Certes enfin, l’intrusion de Rotana et le diktat de certains imprésarios ont gâché nombre de soirées. Mais Carthage, reste Carthage. Son prestige, son cadre magique et ses soirées ont rythmé les étés tunisiens et bercé les générations successives.
Peu importe aujourd’hui ce qui s’est réellement passé. Dépité pour finir par baisser les bras ? Incapacité à cohabiter avec l’incontournable ? Tout l’espoir fondé sur Mourad Sakli, universitaire et musicologue de renom, qui a déjà fait ses preuves à la tête du Centre des Musiques Arabes et Méditerranéennes (CMAM, La Maison du Baron d’Erlanger), est, pour certains tombé, à l’eau. Mais, l’essentiel est de rebondir. Sur de bonnes bases.

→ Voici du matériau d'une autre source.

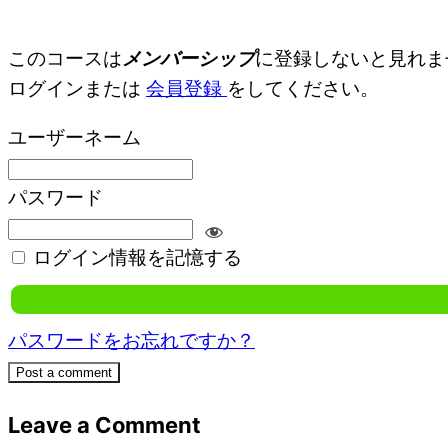
このコースは
メンバーシップ
に登録しないと見れま
ログインまたは
会員登録
をしてください。
ユーザーネーム
パスワード
ログイン情報を記憶する
パスワードをお忘れですか？
Post a comment
Leave a Comment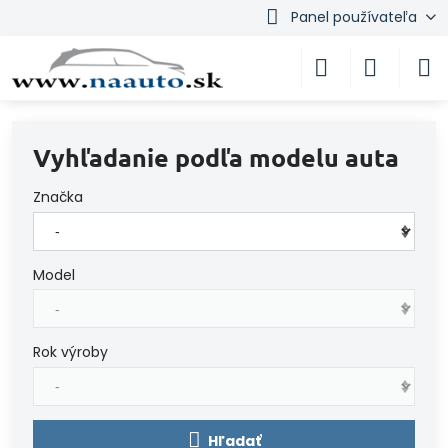
Panel používateľa
Vyhľadanie podľa modelu auta
Značka
Model
Rok výroby
Hľadať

Moins d'interférences administratives et mieux de spectacles
La toute première est de doter ce festival, mais aussi tous les autres d’un statut juridique approprié, le meilleur étant celui d’association, indépendante et responsable. Rien n’empêche cependant le ministère de la Culture de garder une tutelle, à travers la propriété des droits du Festival et le contrôle de sa bonne gestion, à travers des Administrateurs de droit membres du comité directeur et/ou l’agrément du directeur du festival, ainsi qu’à travers l’inspection administrative et financière s’agissant d’institution bénéficiant du soutien de l’Etat.

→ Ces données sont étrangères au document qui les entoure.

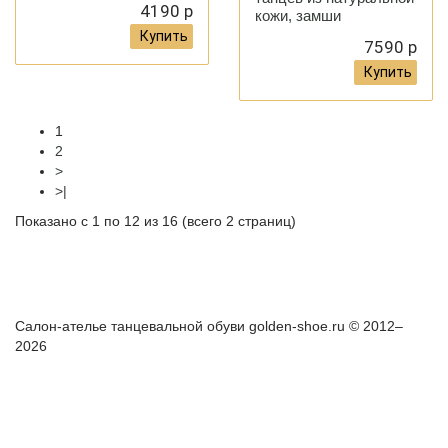
4190 р
кожи, замши
Купить
7590 р
Купить
1
2
>
>|
Показано с 1 по 12 из 16 (всего 2 страниц)
Как правильно снять мерки?
Доставка и оплата
Гарантия и
возврат
Салон-ателье танцевальной обуви golden-shoe.ru © 2012–
2026
+7(967) 006-50-81
Whatsapp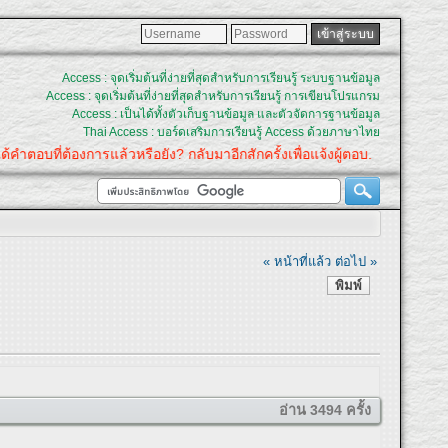
Access : จุดเริ่มต้นที่ง่ายที่สุดสำหรับการเรียนรู้ ระบบฐานข้อมูล
Access : จุดเริ่มต้นที่ง่ายที่สุดสำหรับการเรียนรู้ การเขียนโปรแกรม
Access : เป็นได้ทั้งตัวเก็บฐานข้อมูล และตัวจัดการฐานข้อมูล
Thai Access : บอร์ดเสริมการเรียนรู้ Access ด้วยภาษาไทย
่ต้องการแล้วหรือยัง? กลับมาอีกสักครั้งเพื่อแจ้งผู้ตอบ.
« หน้าที่แล้ว
ต่อไป »
พิมพ์
อ่าน 3494 ครั้ง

Rendre ces manifestations à la société civile, mettre en place une gouvernance efficace, organiser le mode opératoire, fixer les indicateurs de performance, exercer un droit de suivi et de contrôle : autant de garants d’une meilleure gestion de nos festivals. Que le départ de Mourad Sakli serve au moins à hâter la réflexion et l’action sur le statut et le management de nos festivals, avec moins d’interférences et mieux de spectacles.

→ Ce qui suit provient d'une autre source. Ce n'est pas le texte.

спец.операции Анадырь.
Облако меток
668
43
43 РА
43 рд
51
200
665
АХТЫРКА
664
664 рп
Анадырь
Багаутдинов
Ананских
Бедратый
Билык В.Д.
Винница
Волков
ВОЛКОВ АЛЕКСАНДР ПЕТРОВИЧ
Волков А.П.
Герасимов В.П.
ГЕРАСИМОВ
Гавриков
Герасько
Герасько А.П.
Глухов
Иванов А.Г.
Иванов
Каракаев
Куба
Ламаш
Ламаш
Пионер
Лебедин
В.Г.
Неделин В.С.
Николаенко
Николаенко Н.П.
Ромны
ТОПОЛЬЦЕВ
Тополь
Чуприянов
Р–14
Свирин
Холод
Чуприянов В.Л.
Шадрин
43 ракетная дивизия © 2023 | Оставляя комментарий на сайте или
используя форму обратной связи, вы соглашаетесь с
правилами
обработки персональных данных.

Addendum: Le journal La Presse rapporte:
"Nous apprenons d’une source autorisée au ministère de la Culture et de la Sauvegarde du patrimoine que le remplacement de M. Mourad Sakli par M. Boubaker Ben Frej à la direction de la 46e édition du Festival international de Carthage a été prise en raison de la marginalisation manifeste des principaux artistes tunisiens dans la programmation de l’ancien directeur, alors que cet important rendez-vous a pour vocation de promouvoir la musique tunisienne et ses artistes.
Comment le concevoir alors sans particulièrement Lotfi Bouchnak, Latifa Arfaoui, Amina Fakhet, Soufia Sadok et Zied Gharsa?"